Work order:
The needed output is the run of lines below from the one containing "Suite 1400 - 506 Second Avenue" through the one containing "rise of surveillance capitalism. This", copied exactly and free of pictures.

=== Exercise materials ===

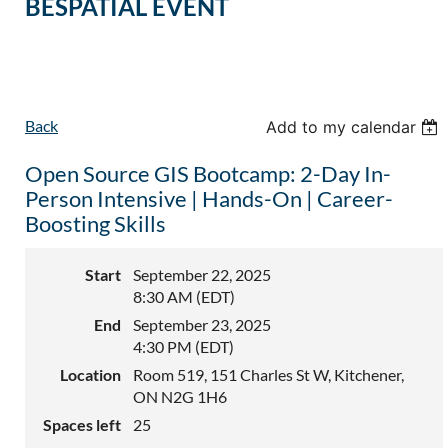
BESPATIAL EVENT
Back
Add to my calendar
Open Source GIS Bootcamp: 2-Day In-
Person Intensive | Hands-On | Career-
Boosting Skills
Start
September 22, 2025
8:30 AM (EDT)
End
September 23, 2025
4:30 PM (EDT)
Location
Room 519, 151 Charles St W, Kitchener,
ON N2G 1H6
Spaces left
25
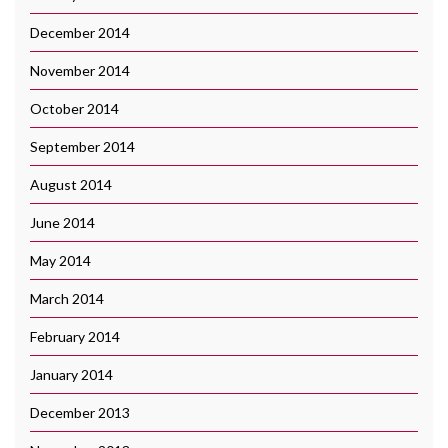
December 2014
November 2014
October 2014
September 2014
August 2014
June 2014
May 2014
March 2014
February 2014
January 2014
December 2013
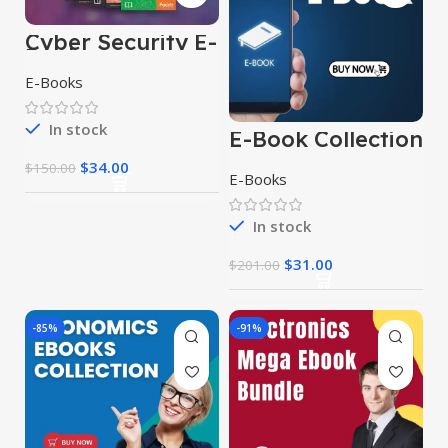
Cyber Security E-
Books
E-Books
In stock
E-Book Collection
$
34.00
$
150.00
E-Books
In stock
$
31.00
$
201.00
-85%
-91%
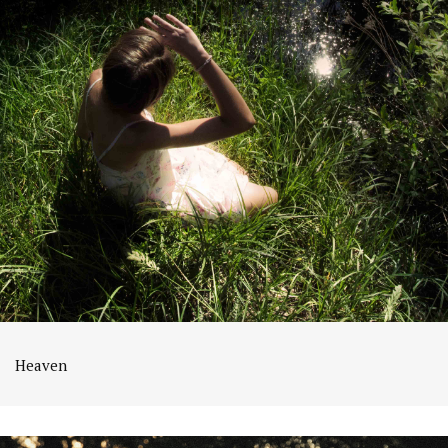
Heaven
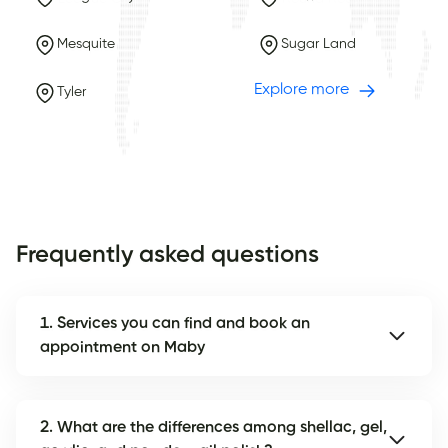
Mesquite
Sugar Land
Explore more
Tyler
Frequently asked questions
1. Services you can find and book an
appointment on Maby
2. What are the differences among shellac, gel,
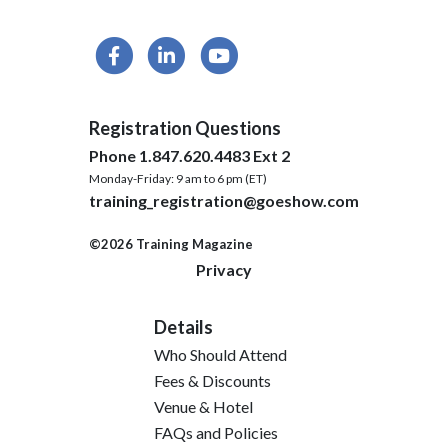
Registration Questions
Phone 1.847.620.4483 Ext 2
Monday-Friday: 9 am to 6 pm (ET)
training_registration@goeshow.com
©2026 Training Magazine
Privacy
Details
Who Should Attend
Fees & Discounts
Venue & Hotel
FAQs and Policies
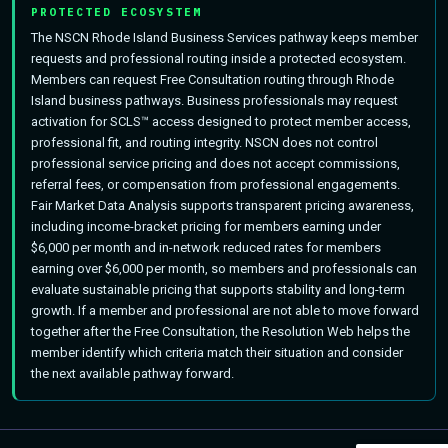
PROTECTED ECOSYSTEM
The NSCN Rhode Island Business Services pathway keeps member
requests and professional routing inside a protected ecosystem.
Members can request Free Consultation routing through Rhode
Island business pathways. Business professionals may request
activation for SCLS™ access designed to protect member access,
professional fit, and routing integrity. NSCN does not control
professional service pricing and does not accept commissions,
referral fees, or compensation from professional engagements.
Fair Market Data Analysis supports transparent pricing awareness,
including income-bracket pricing for members earning under
$6,000 per month and in-network reduced rates for members
earning over $6,000 per month, so members and professionals can
evaluate sustainable pricing that supports stability and long-term
growth. If a member and professional are not able to move forward
together after the Free Consultation, the Resolution Web helps the
member identify which criteria match their situation and consider
the next available pathway forward.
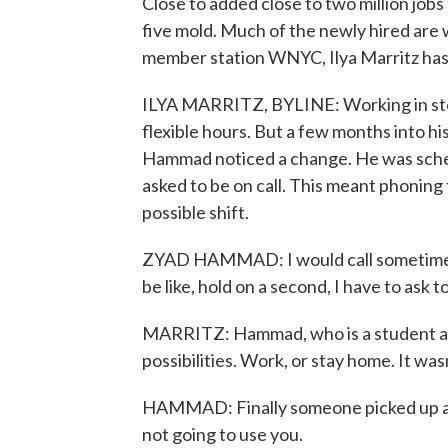
Close to added close to two million jobs 
five mold. Much of the newly hired are
member station WNYC, Ilya Marritz has 
ILYA MARRITZ, BYLINE: Working in sto
flexible hours. But a few months into h
Hammad noticed a change. He was schedu
asked to be on call. This meant phoning 
possible shift.
ZYAD HAMMAD: I would call sometimes,
be like, hold on a second, I have to ask 
MARRITZ: Hammad, who is a student at
possibilities. Work, or stay home. It was
HAMMAD: Finally someone picked up and
not going to use you.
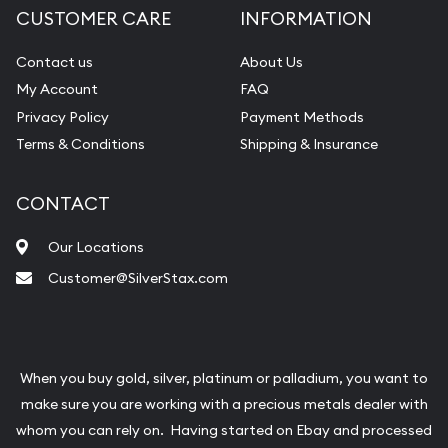
CUSTOMER CARE
INFORMATION
Contact us
About Us
My Account
FAQ
Privacy Policy
Payment Methods
Terms & Conditions
Shipping & Insurance
CONTACT
Our Locations
Customer@SilverStax.com
When you buy gold, silver, platinum or palladium, you want to
make sure you are working with a precious metals dealer with
whom you can rely on. Having started on Ebay and processed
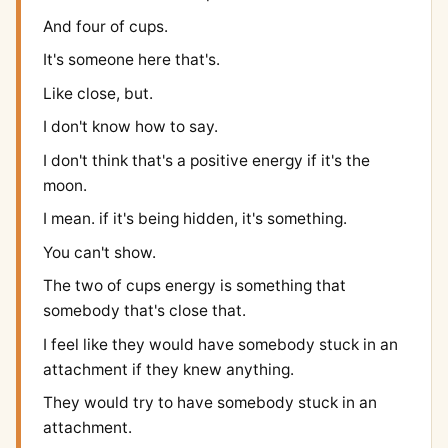
And four of cups.
It's someone here that's.
Like close, but.
I don't know how to say.
I don't think that's a positive energy if it's the
moon.
I mean. if it's being hidden, it's something.
You can't show.
The two of cups energy is something that
somebody that's close that.
I feel like they would have somebody stuck in an
attachment if they knew anything.
They would try to have somebody stuck in an
attachment.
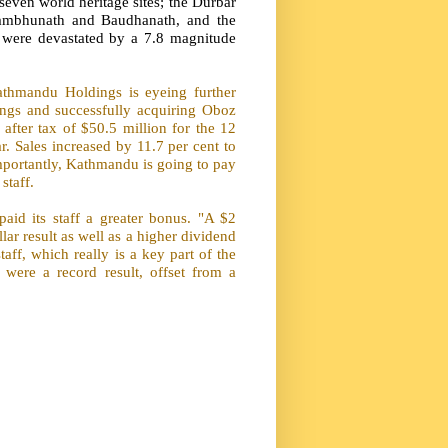
even world heritage sites; the Durbar
ambhunath and Baudhanath, and the
 were devastated by a 7.8 magnitude
thmandu Holdings is eyeing further
ings and successfully acquiring Oboz
after tax of $50.5 million for the 12
. Sales increased by 11.7 per cent to
portantly, Kathmandu is going to pay
staff.
aid its staff a greater bonus. "A $2
llar result as well as a higher dividend
taff, which really is a key part of the
 were a record result, offset from a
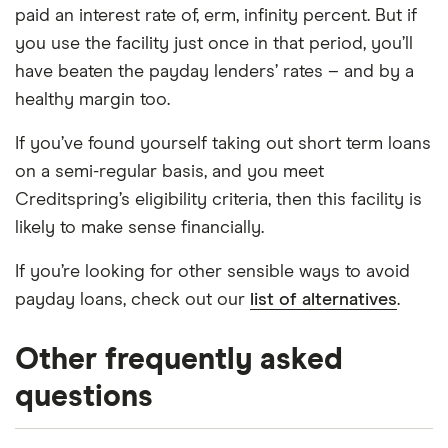
paid an interest rate of, erm, infinity percent. But if
you use the facility just once in that period, you’ll
have beaten the payday lenders’ rates – and by a
healthy margin too.
If you’ve found yourself taking out short term loans
on a semi-regular basis, and you meet
Creditspring’s eligibility criteria, then this facility is
likely to make sense financially.
If you’re looking for other sensible ways to avoid
payday loans, check out our
list of alternatives
.
Other frequently asked
questions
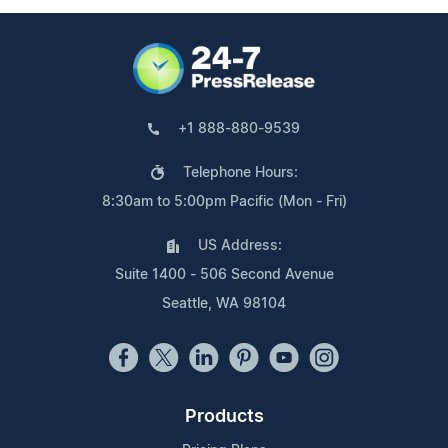
+1 888-880-9539
Telephone Hours:
8:30am to 5:00pm Pacific (Mon - Fri)
US Address:
Suite 1400 - 506 Second Avenue
Seattle, WA 98104
Products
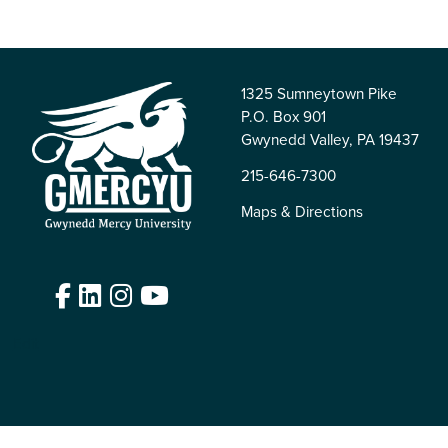
1325 Sumneytown Pike
P.O. Box 901
Gwynedd Valley, PA 19437
215-646-7300
Maps & Directions
Facebook
LinkedIn
Instagram
YouTube
Edit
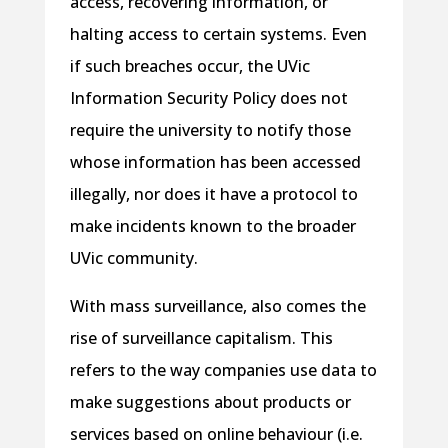
access, recovering information, or
halting access to certain systems. Even
if such breaches occur, the UVic
Information Security Policy does not
require the university to notify those
whose information has been accessed
illegally, nor does it have a protocol to
make incidents known to the broader
UVic community.
With mass surveillance, also comes the
rise of surveillance capitalism. This
refers to the way companies use data to
make suggestions about products or
services based on online behaviour (i.e.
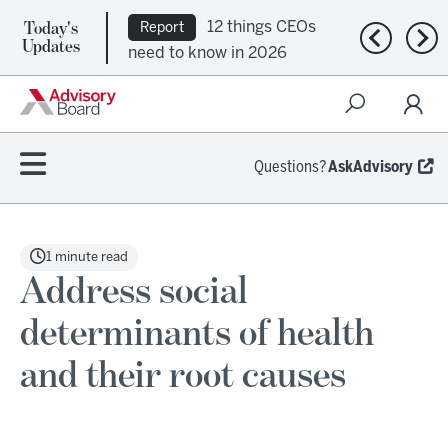
Today's
12 things CEOs
Report
Previous n
Nex
Updates
need to know in 2026
Questions?
AskAdvisory
1 minute read
Address social
determinants of health
and their root causes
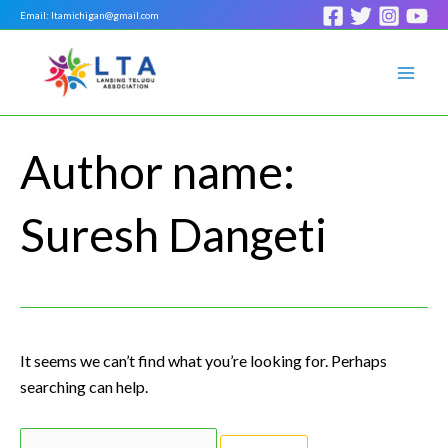
Skip
Search
Email: ltamichigan@gmail.com
to
for:
Mai
content
Men
Author name:
Suresh Dangeti
It seems we can’t find what you’re looking for. Perhaps
searching can help.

===

Exercise result:
Suite 1400 - 506 Second Avenue
Seattle, WA 98104
Products
1325 Sumneytown Pike
P.O. Box 901
Gwynedd Valley, PA 19437
215-646-7300
Maps & Directions
Facebook
LinkedIn
Instagram
YouTube
Edit
access, recovering information, or
halting access to certain systems. Even
if such breaches occur, the UVic
Information Security Policy does not
require the university to notify those
whose information has been accessed
illegally, nor does it have a protocol to
make incidents known to the broader
UVic community.
With mass surveillance, also comes the
rise of surveillance capitalism. This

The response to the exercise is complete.